Gonzales has all the trademarks of a wrestler: the cauliflower ears; the obsession with work—he trained four hours a day, six days a week while in Japan in 1979; the habit of rolling his head around every few minutes to loosen up his neck muscles; the missing front tooth ("I call this my falsie," he says, removing his upper dental plate with its lonely incisor); and the wide, yearning eyes with which he watches another person eat. However, for a champion in such an aggressive, physical sport he's surprisingly under-confident. Although a marvelous storyteller when among friends, in less secure surroundings he's shy and self-doubting, reluctant to acknowledge his talent. "I don't want to be made out as some kind of unbeatable wrestler," he says. "Then people will expect too much."

"Joe has always underestimated himself," says John Azevedo, a former Cal State Bakersfield teammate and NCAA 126-pound champion. "I've worked out with him every day for years, and I knew all along he could be the best in the world. Technically he does everything well. But he's just starting to realize that." Gonzales is so self-effacing that he blames himself even for stunting his own growth. "I should have been 5'6"," he says. In fact, he probably should have been 5'6". As Azevedo also says, "Joe's had some bad breaks along the way."

The first was his birth. Mary, his mother, was in labor with him for three days before he was pulled out by the head with forceps, which caused minor brain damage, which in turn made him hyperactive. However, Mary and her husband, Joe Sr., a foreman in the park maintenance department of Montebello, Calif., were initially unaware of the brain damage. "They just thought I was a nuisance," says Joe Jr. At age one he broke an arm by tipping over in his high chair and somehow learned to climb up onto closet shelves and even the roof of the Gonzales house. Before he was 12, Gonzales had twice swallowed ant poison, downed a whole bottle of prescription pills and nearly strangled the boy next door by wrapping a rope around the child's neck during a game of tug-of-war. He was constantly on detention at his Catholic grade school, where some of the nuns thought he was literally possessed by the devil. Doctors eventually determined the cause of Gonzales' ceaseless activity, gave him medication to control it and told him he would outgrow it by the time he reached high school.
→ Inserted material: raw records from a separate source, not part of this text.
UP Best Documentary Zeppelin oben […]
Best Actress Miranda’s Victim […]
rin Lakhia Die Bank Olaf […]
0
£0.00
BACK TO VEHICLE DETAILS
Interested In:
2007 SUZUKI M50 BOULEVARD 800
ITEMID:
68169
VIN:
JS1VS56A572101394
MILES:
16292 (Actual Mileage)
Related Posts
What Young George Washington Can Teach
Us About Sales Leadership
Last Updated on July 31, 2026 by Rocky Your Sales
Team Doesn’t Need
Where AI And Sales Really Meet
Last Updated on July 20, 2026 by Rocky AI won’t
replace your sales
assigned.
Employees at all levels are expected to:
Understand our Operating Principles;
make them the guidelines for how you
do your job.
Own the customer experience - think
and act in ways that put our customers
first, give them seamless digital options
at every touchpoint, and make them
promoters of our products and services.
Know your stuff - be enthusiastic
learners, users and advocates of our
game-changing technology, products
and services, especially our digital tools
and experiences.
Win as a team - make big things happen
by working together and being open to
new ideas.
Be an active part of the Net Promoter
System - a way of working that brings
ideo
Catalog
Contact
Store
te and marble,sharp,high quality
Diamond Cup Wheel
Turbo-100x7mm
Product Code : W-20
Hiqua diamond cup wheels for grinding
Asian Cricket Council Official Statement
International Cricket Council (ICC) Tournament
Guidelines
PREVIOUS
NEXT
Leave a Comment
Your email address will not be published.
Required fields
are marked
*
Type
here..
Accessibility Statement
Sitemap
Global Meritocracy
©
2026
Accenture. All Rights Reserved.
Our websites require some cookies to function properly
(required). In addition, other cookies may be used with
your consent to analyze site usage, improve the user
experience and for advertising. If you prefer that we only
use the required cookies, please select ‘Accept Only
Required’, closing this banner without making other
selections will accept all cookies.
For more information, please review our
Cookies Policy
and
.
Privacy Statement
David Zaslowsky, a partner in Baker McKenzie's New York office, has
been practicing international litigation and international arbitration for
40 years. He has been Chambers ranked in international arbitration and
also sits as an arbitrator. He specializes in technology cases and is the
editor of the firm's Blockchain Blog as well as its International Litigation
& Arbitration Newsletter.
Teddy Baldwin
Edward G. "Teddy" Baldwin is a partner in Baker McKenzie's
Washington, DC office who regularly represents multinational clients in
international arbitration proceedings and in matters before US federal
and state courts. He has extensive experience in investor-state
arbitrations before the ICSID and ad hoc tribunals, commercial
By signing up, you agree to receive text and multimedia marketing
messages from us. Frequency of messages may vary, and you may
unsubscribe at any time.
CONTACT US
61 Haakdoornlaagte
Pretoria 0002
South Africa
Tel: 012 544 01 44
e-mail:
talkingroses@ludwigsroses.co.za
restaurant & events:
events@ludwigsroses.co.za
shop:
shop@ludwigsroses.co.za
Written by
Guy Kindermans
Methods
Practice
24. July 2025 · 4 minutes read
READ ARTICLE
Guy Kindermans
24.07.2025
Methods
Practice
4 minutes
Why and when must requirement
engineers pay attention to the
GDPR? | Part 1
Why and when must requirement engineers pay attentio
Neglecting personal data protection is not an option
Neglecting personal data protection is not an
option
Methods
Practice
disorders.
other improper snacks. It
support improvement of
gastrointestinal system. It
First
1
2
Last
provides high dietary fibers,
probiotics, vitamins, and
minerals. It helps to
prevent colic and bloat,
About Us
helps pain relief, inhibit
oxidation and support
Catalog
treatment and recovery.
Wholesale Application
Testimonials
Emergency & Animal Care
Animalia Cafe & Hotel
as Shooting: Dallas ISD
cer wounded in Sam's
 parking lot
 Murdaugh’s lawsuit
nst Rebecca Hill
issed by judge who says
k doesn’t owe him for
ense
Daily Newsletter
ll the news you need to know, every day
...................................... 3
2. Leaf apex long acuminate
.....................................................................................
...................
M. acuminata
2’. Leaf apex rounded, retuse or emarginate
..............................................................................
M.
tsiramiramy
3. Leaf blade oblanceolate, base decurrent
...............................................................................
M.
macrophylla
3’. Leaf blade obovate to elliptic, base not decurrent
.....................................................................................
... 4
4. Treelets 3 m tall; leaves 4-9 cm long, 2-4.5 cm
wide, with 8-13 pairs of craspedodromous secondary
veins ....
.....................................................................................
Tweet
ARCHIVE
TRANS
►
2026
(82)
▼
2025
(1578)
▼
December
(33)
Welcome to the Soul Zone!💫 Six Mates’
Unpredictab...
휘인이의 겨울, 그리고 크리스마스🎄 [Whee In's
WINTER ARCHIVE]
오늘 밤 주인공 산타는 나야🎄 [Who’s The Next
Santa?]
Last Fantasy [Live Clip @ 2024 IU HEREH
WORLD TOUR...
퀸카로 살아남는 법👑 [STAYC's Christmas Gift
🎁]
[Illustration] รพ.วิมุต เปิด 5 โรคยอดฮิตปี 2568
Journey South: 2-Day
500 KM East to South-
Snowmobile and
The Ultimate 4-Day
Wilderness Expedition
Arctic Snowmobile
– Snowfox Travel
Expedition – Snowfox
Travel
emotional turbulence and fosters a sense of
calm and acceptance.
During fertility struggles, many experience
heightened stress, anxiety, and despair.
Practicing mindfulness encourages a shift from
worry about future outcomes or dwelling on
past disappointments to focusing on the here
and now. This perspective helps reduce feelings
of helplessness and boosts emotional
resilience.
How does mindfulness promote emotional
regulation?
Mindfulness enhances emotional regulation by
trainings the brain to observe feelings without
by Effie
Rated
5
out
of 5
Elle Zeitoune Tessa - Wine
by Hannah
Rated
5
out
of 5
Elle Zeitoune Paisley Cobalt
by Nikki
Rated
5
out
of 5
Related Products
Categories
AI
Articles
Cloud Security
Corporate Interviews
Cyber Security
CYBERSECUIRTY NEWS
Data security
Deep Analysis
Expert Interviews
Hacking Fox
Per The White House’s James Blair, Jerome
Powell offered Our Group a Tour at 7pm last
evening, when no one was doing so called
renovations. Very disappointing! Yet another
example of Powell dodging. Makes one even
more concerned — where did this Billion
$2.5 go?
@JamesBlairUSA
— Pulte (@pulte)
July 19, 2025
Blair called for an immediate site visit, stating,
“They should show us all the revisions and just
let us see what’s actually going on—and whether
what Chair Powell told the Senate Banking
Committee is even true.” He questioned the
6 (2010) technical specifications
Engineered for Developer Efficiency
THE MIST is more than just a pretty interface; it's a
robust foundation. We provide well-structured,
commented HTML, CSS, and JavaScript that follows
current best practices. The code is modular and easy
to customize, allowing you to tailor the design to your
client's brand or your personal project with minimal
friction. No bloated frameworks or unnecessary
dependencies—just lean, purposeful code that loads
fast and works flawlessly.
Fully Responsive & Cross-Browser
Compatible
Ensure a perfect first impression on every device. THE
In his first two years at Montebello High, during which he took up wrestling because one of his friends had, Gonzales still showed vestiges of his wildness. When he refused to let up while playing running back at a freshman football practice—he had a penchant for barging into defenders even after the play had been blown dead—one of the linebackers flattened him with a tackle and fractured Gonzales' left ankle. One spring, Joe went out for the track team as a pole vaulter. Though his father, using a bamboo pole, had once cleared 13'6" and won the Los Angeles high school title, Joe's personal best was all of 7'6". "It would have been a good high jump," he says. Gonzales, it seems, preferred to spend track practice wrestling in the grass with his teammates.

After sophomore year, Gonzales decided to concentrate on wrestling and drop the other sports. For one thing, he'd nearly had his finger chopped off in a freak football accident. For another, he was actually good at wrestling; that year he won 28 of 30 matches.